22/10/18 11:12:29 INFO BlockManagerMaster: Removal of executor 1 requested
22/10/18 11:12:29 INFO YarnSchedulerBackend$YarnDriverEndpoint: Asked to remove non-existent executor 1
22/10/18 11:12:29 INFO BlockManagerMasterEndpoint: Trying to remove executor 1 from BlockManagerMaster.
22/10/18 11:12:39 INFO HiveUtils: Initializing HiveMetastoreConnection version 2.3.9 using Spark classes.

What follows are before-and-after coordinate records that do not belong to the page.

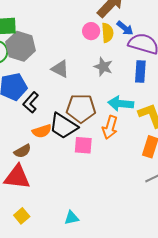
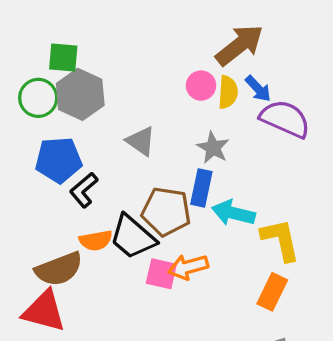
blue rectangle: (140, 71) -> (201, 188), moved
orange arrow: (110, 127) -> (188, 267), moved, turned 50
brown semicircle: (22, 151) -> (59, 269), size x1.6

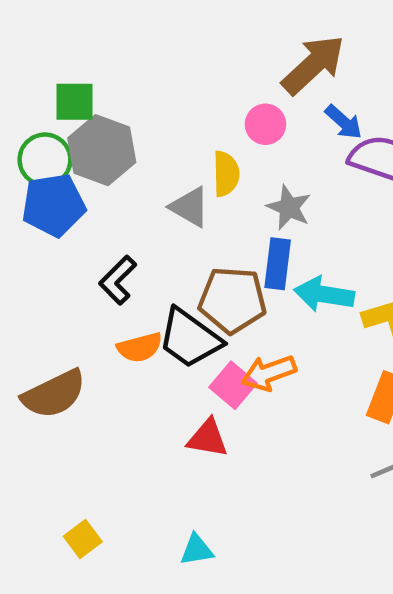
yellow semicircle: (228, 92) -> (226, 174), moved
blue pentagon: (59, 160) -> (54, 205), moved
brown semicircle: (59, 269) -> (54, 394), moved
pink square: (161, 274) -> (233, 385), turned 32
red triangle: (44, 311) -> (208, 438), moved, size x0.7

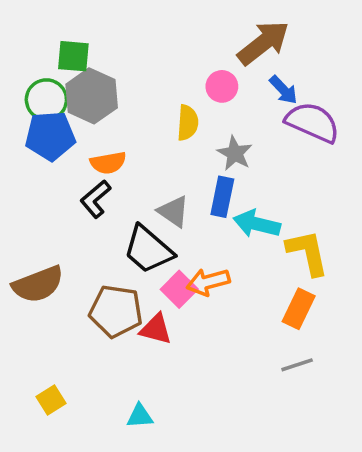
gray triangle: (190, 207) -> (173, 211), moved
brown pentagon: (232, 300) -> (116, 311), moved
orange semicircle: (140, 347) -> (108, 163), moved

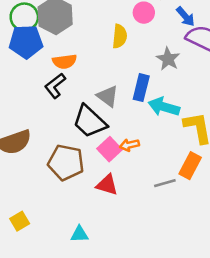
gray star: (235, 153) -> (168, 59), moved
orange arrow: (208, 282) -> (129, 145), size x0.7
red triangle: (156, 329) -> (107, 185), moved
gray line: (297, 365) -> (165, 183), moved

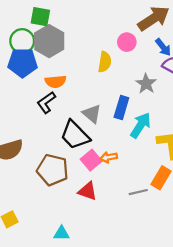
cyan arrow: (164, 107) -> (141, 125), turned 104

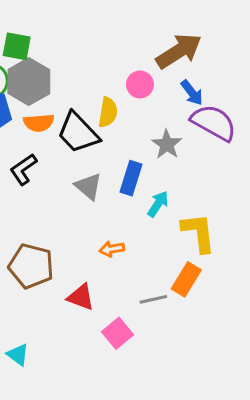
orange semicircle: (56, 82) -> (39, 123), moved
cyan arrow: (141, 125) -> (158, 204), size x0.7
black trapezoid: (75, 135) -> (78, 133), moved
pink square: (91, 160) -> (118, 333), moved
cyan triangle: (61, 233) -> (18, 355), moved, turned 35

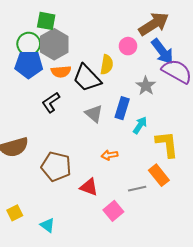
blue arrow: (192, 93) -> (162, 51), size x1.5
orange rectangle: (186, 279) -> (159, 175), turned -70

22/10/18 11:12:40 INFO HiveClientImpl: Warehouse location for Hive client (version 2.3.9) is file:/user/hive/warehouse
22/10/18 11:12:41 INFO YarnSchedulerBackend$YarnDriverEndpoint: Registered executor NettyRpcEndpointRef(spark-client://Executor) (192.168.1.82:43560) with ID 2, ResourceProfileId 0
22/10/18 11:12:42 INFO BlockManagerMasterEndpoint: Registering block manager master:40397 with 93.3 MiB RAM, BlockManagerId(2, master, 40397, None)
22/10/18 11:12:49 INFO YarnSchedulerBackend$YarnDriverEndpoint: Registered executor NettyRpcEndpointRef(spark-client://Executor) (192.168.1.82:43600) with ID 3, ResourceProfileId 0
22/10/18 11:12:50 INFO BlockManagerMasterEndpoint: Registering block manager master:44035 with 93.3 MiB RAM, BlockManagerId(3, master, 44035, None)

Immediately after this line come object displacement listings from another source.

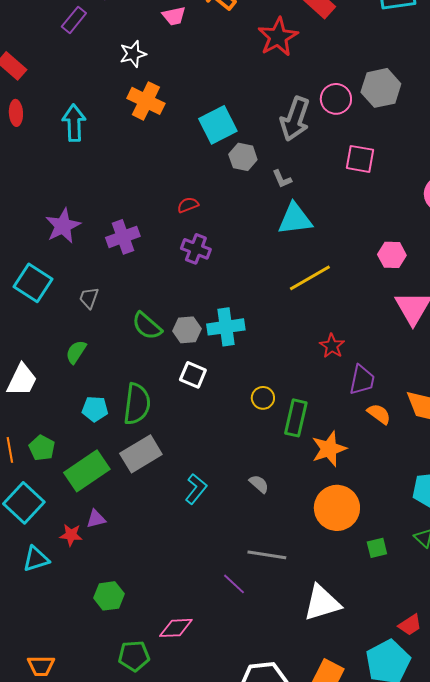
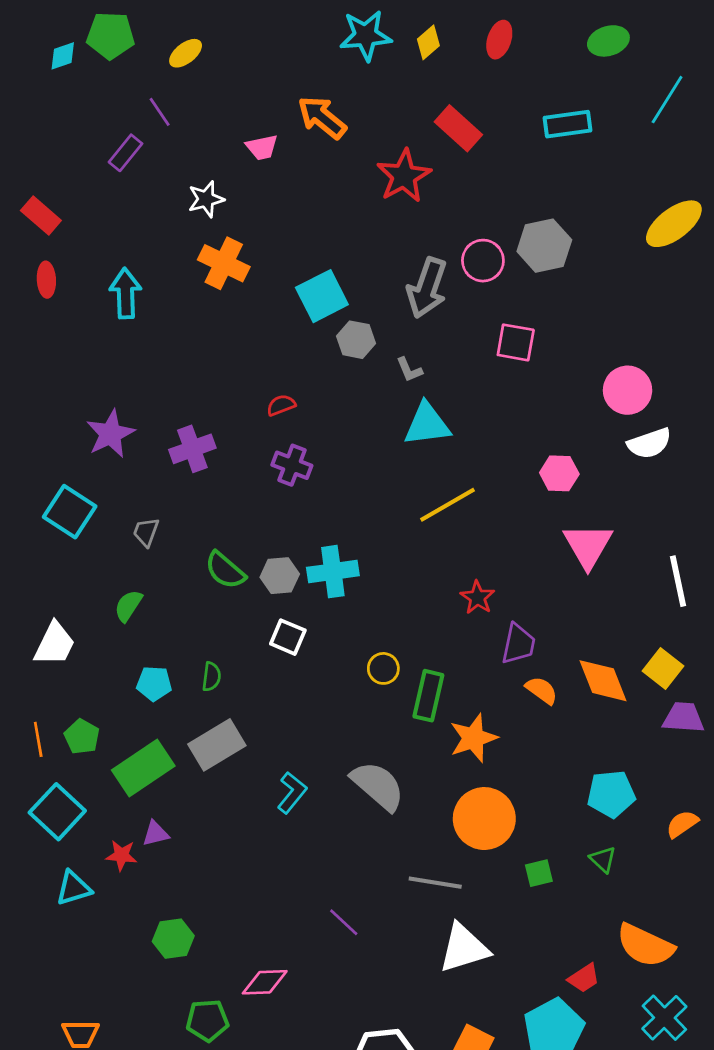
green semicircle: (137, 404) -> (211, 677), size x0.5
gray semicircle: (259, 484) -> (378, 786), size x2.0
gray line: (267, 555) -> (435, 883), moved

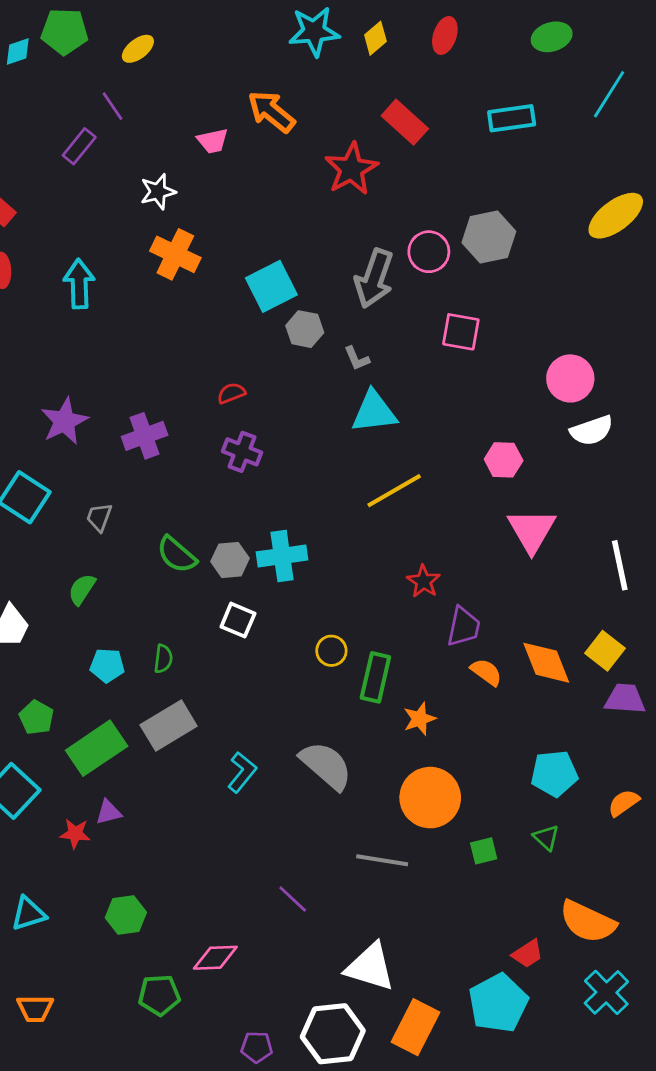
orange star: (473, 738) -> (420, 719), size x0.7
cyan triangle: (74, 888) -> (28, 914), moved
white triangle: (464, 948) -> (370, 967), moved, turned 34

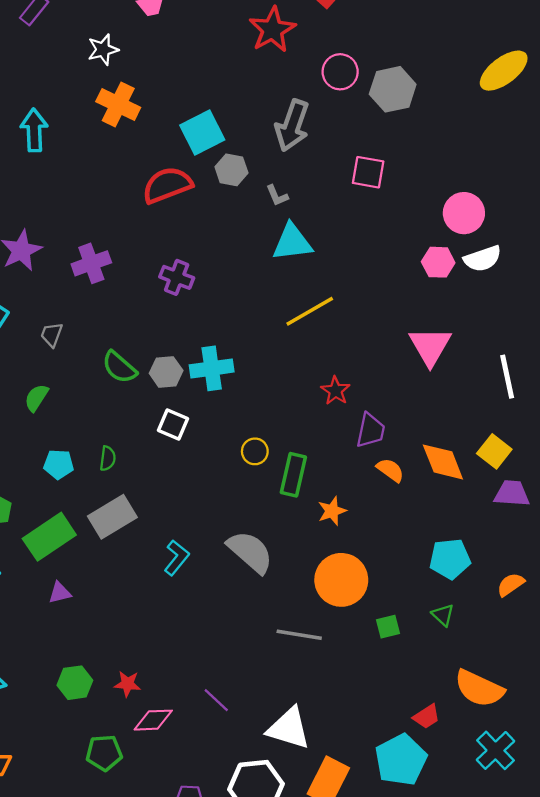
pink circle: (429, 252) -> (340, 72), moved
red semicircle: (231, 393) -> (167, 185), moved, size x2.0
pink hexagon: (504, 460) -> (438, 262), moved
red star: (75, 834) -> (128, 684), moved
purple line: (293, 899) -> (216, 700), moved

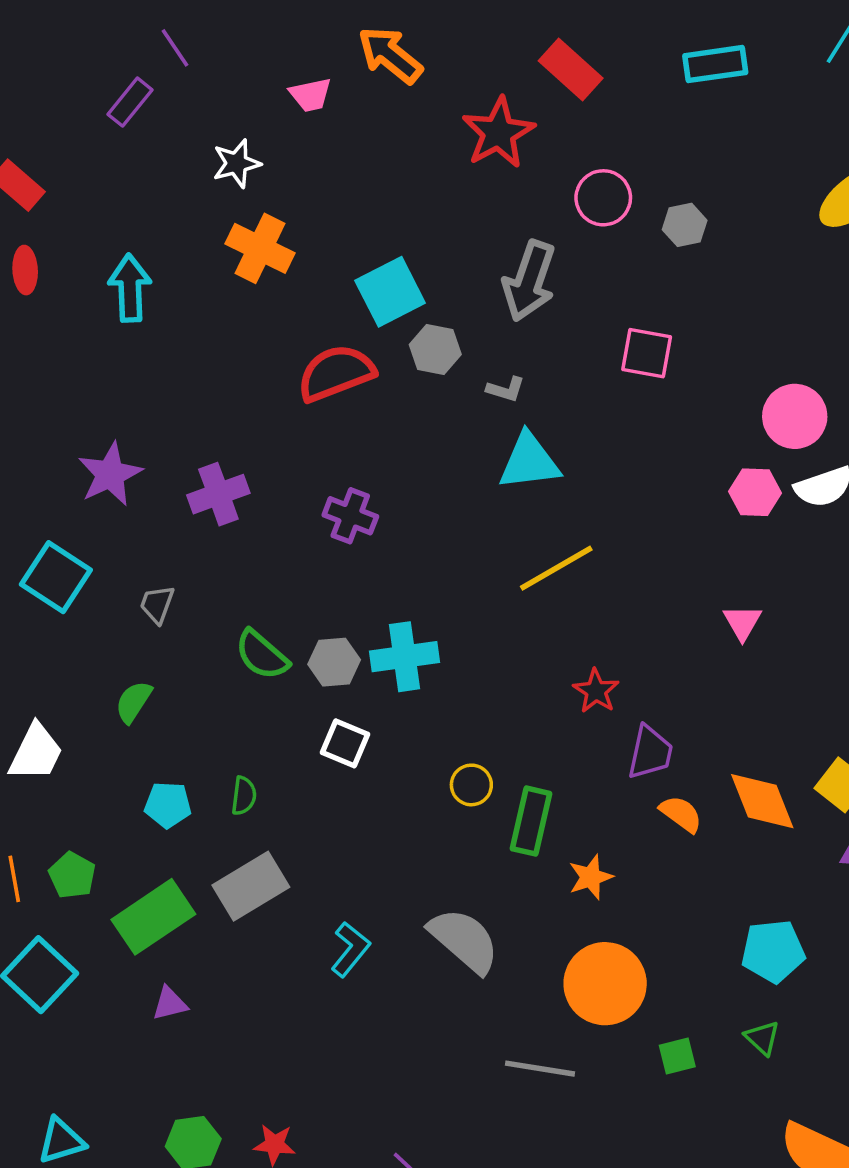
gray hexagon: (393, 89) -> (685, 225), size x0.6
gray L-shape: (277, 196) -> (506, 389), turned -50
pink triangle: (430, 346) -> (742, 622), size x0.6

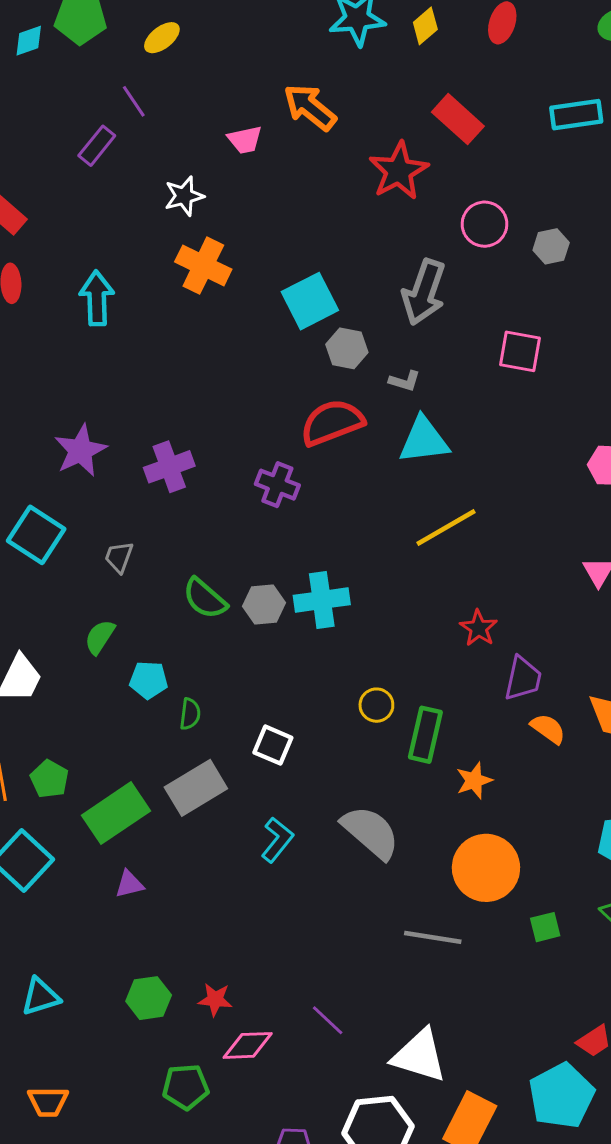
red semicircle: (336, 373) -> (332, 422), moved
white square: (345, 743) -> (273, 745), moved
cyan pentagon: (168, 805) -> (149, 680), moved

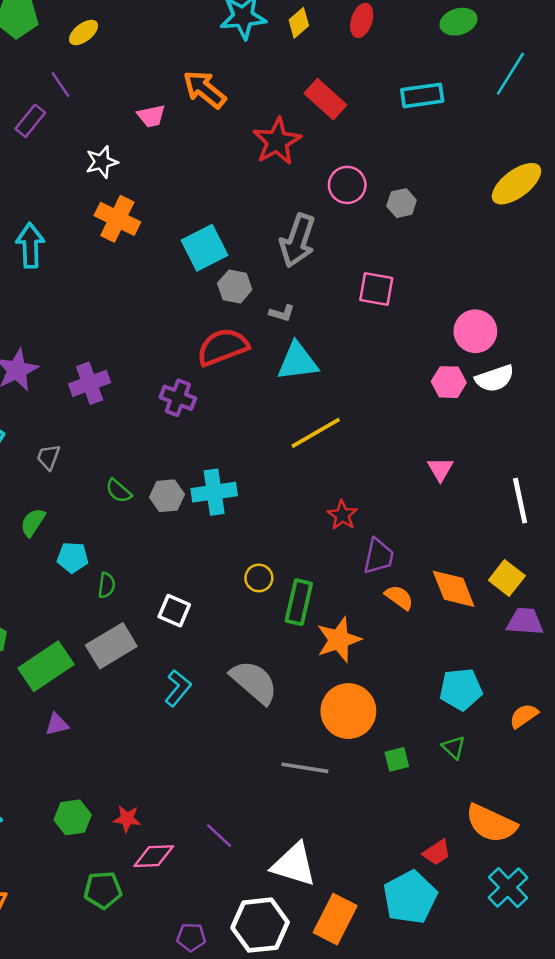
green semicircle: (205, 599) -> (119, 491), size x0.7
orange star: (474, 781) -> (339, 640), size x1.5

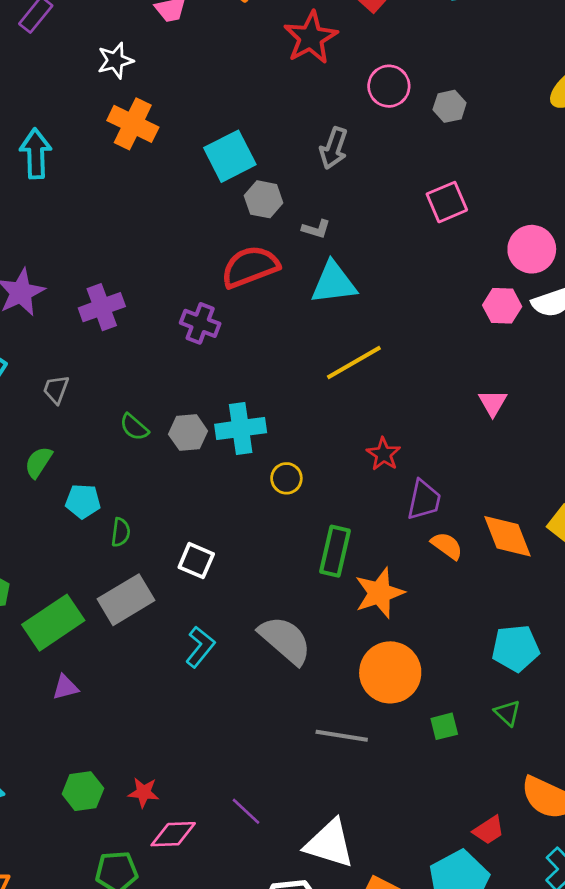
gray arrow: (298, 241) -> (334, 148), size x0.7
pink square: (376, 289) -> (447, 202), moved, turned -33
yellow circle: (259, 578) -> (286, 478), moved

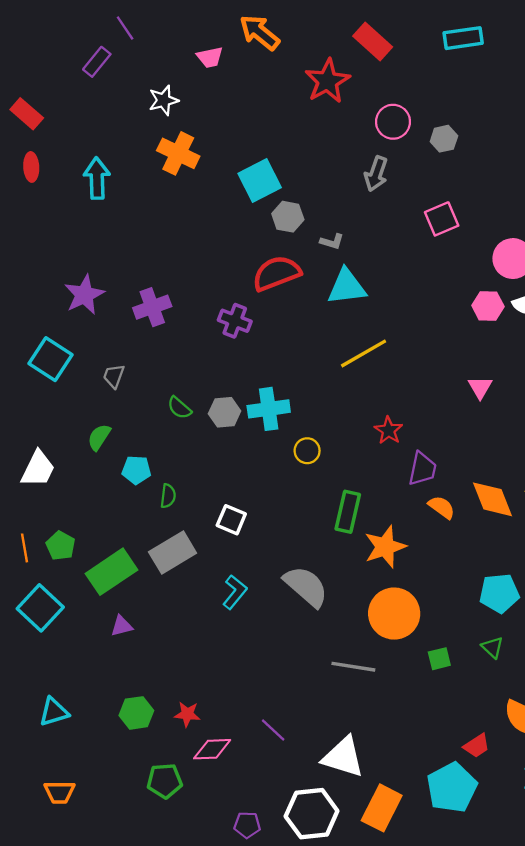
gray arrow: (334, 148) -> (376, 174), moved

And this is the print from > sparklyr::hive_context_config(sc)
: https://pastebin.com/e28KJ4wQ
Any help? Thanks in advance.
Okay so I found the solution on this other question.
I added this property to my hive-site.xml
and also copied it to $HOME_SPARK/conf/
<property>
<name>hive.metastore.uris</name>
<value>thrift://localhost:9083</value>
</property>
Also I removed all spark_config()
configs that I tried before.
I would love to know why was this the solution.